Recently, Guney et al.47 showed that the network-based proximity of known drug targets and disease-associated proteins on the interactome can provide a good indicator for studying drug–disease associations and drug efficacy. Cheng et al.48 also developed a network-based pipeline to predict new indications of existing drugs, which basically assumed that a drug can be applied to specific cancer types if the significantly mutated genes are enriched in those differentially expressed genes induced by the drug. These two methods were mainly used to study the drug–disease relationships, but did not directly provide the information of new DTIs, which instead was the major goal of our framework. Although the drug–disease relationships may provide more direct indications of existing drugs, knowing the explicit DTIs can shed light on the underlying pharmacological mechanisms, which are important for understanding both therapeutic and adverse effects of the corresponding drugs. In addition, the aforementioned two approaches simply focused on the distances between the disease-related and drug-related proteins, which would be sensitive to the incompleteness of known targets, disease genes and underlying protein–protein interactions. On the other hand, based on the systematic integration of heterogeneous network information, in principle our approach can achieve better and more robust prediction performance (e.g., with less false-positive predictions) by considering diverse information from various types of network features.

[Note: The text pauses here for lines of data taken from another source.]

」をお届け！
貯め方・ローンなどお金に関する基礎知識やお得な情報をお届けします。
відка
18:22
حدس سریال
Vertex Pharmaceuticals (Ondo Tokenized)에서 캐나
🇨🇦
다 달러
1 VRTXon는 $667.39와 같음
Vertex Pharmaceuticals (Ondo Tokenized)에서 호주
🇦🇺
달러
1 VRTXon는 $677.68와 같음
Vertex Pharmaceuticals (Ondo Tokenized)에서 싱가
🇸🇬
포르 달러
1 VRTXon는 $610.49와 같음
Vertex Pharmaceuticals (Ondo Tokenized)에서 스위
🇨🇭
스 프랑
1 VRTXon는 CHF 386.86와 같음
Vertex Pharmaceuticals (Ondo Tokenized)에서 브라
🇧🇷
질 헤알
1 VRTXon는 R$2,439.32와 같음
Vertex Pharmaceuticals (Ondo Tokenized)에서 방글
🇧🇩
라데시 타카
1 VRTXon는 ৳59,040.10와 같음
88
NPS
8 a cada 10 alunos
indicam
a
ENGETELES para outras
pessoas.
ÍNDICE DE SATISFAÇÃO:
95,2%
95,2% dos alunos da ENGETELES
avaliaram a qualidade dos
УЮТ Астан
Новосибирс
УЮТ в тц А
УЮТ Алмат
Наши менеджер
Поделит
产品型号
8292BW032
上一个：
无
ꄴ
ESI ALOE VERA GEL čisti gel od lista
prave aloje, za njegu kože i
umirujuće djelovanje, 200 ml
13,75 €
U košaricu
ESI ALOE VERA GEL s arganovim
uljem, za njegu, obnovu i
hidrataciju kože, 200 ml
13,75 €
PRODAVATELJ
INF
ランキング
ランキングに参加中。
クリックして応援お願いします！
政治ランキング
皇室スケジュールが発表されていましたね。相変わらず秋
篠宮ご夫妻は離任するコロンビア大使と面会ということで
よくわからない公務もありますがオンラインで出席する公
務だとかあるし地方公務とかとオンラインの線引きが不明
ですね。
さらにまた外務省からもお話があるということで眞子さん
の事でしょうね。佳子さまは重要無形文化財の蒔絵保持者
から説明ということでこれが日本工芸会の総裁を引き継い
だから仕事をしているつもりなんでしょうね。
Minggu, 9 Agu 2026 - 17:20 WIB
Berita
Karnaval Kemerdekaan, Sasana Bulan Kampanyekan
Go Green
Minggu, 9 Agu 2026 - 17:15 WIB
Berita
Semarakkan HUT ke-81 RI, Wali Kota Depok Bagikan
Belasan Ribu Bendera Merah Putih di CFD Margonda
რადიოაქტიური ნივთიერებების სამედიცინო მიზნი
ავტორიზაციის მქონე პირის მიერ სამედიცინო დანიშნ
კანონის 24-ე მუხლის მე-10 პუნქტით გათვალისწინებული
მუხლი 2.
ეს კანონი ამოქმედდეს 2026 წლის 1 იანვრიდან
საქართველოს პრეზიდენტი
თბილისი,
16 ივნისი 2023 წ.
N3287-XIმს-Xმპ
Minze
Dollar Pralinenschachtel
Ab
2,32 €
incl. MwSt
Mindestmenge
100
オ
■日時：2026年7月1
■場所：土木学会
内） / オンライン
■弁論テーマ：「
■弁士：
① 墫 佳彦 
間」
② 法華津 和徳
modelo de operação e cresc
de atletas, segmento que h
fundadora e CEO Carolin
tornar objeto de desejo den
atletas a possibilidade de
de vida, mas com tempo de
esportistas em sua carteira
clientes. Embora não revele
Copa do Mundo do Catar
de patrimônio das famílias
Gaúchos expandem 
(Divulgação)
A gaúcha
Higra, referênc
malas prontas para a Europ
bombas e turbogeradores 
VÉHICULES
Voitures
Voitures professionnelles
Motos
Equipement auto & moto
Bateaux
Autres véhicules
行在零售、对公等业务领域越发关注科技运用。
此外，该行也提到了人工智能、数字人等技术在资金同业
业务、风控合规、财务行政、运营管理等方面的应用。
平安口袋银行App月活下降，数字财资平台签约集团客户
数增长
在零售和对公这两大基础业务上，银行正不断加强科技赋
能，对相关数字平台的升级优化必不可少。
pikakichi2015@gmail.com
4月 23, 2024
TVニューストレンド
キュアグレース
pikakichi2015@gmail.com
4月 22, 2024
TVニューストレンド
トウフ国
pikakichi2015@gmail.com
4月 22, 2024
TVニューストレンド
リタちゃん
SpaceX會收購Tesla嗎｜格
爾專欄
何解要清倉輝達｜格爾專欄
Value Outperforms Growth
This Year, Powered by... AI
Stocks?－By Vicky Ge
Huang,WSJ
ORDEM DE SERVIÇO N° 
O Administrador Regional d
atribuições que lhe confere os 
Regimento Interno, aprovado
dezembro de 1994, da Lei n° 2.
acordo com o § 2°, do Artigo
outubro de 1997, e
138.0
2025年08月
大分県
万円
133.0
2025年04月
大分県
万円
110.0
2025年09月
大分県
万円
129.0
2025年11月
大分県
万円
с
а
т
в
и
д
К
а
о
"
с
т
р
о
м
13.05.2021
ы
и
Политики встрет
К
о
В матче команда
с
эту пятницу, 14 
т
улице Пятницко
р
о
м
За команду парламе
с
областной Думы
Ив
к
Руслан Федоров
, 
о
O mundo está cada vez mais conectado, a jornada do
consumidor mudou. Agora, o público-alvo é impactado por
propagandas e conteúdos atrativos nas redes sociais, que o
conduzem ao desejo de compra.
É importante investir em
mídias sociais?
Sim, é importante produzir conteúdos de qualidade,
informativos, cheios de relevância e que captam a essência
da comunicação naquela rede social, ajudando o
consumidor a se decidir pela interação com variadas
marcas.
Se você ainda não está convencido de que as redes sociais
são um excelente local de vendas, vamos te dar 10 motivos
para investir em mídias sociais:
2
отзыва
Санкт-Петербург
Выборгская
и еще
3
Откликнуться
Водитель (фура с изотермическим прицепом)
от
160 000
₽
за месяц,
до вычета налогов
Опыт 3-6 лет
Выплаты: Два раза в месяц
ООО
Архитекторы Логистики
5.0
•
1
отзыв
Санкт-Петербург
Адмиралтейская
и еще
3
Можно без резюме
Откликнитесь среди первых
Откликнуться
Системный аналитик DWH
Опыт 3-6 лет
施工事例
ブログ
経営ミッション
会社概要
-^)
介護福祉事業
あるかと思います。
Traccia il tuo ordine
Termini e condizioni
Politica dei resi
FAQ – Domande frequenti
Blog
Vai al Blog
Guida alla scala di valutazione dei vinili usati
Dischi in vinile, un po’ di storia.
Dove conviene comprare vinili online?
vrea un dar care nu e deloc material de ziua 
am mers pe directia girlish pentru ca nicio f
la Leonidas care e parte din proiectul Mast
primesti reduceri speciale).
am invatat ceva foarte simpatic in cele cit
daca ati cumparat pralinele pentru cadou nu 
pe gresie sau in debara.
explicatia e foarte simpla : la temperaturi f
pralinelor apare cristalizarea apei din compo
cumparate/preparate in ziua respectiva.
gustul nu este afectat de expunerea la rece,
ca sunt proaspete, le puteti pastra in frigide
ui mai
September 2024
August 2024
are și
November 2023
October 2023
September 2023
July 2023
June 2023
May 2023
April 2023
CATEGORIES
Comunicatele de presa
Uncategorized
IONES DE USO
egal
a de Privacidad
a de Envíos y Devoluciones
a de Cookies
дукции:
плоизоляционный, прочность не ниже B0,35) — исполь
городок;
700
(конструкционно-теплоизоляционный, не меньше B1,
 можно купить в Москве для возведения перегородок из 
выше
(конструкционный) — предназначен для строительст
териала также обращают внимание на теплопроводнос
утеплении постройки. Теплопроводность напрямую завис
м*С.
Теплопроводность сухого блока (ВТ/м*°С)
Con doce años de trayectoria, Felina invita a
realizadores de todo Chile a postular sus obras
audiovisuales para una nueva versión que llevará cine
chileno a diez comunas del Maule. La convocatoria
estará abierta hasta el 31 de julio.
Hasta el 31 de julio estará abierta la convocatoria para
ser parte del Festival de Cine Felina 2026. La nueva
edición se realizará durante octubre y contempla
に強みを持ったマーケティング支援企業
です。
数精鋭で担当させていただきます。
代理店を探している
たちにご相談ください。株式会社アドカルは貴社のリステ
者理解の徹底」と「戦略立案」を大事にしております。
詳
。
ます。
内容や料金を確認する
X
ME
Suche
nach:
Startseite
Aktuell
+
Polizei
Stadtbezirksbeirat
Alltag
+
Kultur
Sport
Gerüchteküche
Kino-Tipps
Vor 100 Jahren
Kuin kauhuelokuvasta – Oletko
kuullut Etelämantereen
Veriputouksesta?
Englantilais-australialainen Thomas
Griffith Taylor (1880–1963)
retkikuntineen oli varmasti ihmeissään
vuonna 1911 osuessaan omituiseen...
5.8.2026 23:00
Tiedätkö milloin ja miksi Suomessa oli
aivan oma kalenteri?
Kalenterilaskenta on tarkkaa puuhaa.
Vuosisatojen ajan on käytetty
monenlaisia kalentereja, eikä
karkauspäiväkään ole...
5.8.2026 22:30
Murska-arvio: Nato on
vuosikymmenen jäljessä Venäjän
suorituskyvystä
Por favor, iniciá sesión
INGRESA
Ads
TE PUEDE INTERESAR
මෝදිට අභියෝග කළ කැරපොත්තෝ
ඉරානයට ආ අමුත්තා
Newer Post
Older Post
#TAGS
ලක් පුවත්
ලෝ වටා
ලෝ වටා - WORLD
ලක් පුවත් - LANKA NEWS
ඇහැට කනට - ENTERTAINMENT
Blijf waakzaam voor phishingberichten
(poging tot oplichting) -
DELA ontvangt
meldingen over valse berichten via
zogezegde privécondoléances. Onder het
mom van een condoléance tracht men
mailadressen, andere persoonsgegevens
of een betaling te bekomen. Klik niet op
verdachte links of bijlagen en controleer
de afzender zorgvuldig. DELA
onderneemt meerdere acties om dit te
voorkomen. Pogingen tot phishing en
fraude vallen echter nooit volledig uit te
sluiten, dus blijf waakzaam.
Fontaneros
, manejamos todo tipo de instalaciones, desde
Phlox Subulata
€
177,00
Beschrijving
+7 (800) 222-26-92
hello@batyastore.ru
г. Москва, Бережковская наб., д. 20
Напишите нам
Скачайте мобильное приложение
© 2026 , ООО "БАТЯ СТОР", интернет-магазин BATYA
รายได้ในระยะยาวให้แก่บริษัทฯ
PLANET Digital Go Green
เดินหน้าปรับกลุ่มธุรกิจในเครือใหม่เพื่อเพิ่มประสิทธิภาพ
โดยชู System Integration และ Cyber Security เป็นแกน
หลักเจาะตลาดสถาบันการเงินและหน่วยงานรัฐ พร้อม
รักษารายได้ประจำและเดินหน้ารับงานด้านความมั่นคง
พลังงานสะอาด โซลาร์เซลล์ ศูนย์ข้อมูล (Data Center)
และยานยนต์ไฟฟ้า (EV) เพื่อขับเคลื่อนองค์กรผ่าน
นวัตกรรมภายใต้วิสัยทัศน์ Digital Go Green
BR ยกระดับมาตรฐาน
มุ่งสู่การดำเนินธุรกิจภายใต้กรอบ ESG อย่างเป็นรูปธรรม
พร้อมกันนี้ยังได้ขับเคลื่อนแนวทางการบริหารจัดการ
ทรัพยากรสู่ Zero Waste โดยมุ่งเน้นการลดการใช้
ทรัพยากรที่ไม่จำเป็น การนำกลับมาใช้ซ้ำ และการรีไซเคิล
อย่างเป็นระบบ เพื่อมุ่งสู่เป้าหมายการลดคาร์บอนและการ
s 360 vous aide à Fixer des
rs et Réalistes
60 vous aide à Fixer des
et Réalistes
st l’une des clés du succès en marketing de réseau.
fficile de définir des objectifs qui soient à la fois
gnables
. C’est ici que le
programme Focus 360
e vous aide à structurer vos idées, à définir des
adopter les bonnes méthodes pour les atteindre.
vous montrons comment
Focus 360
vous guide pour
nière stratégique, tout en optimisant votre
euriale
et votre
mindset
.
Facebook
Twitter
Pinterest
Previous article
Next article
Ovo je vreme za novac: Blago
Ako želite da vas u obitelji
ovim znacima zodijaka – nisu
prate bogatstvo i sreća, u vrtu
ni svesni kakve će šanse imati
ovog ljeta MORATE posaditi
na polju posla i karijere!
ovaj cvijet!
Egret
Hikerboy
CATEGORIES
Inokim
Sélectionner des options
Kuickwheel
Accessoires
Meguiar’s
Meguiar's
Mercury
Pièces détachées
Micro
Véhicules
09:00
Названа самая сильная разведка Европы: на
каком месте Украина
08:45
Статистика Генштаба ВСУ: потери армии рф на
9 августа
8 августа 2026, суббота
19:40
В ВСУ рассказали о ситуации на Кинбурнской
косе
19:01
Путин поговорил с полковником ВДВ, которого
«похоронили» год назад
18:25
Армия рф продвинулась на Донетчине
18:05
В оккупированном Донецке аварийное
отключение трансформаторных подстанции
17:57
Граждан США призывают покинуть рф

Among the three drugs whose interactions with the COX proteins have been validated experimentally in our study, telmisartan displays unique pleiotropic roles in addition to the renin–angiotensin system -inhibition effects as an angiotensin II AT1 receptor antagonist/blocker. It has been reported that telmisartan acts as a selective modulator of the peroxisome proliferator-activated receptors (PPAR-γ and -δ)49. Our findings probably add novel insights into its anti-inflammatory effects as a COX inhibitor. Several studies have indicated that telmisartan ameliorates the neuronal, airways and coronary plaque inflammatory responses50, 51. Our findings provide direct evidence to support its interaction on the COX proteins. Its inhibitory effects on COX and inflammatory cytokine production may partially explain its anti-inflammatory indications.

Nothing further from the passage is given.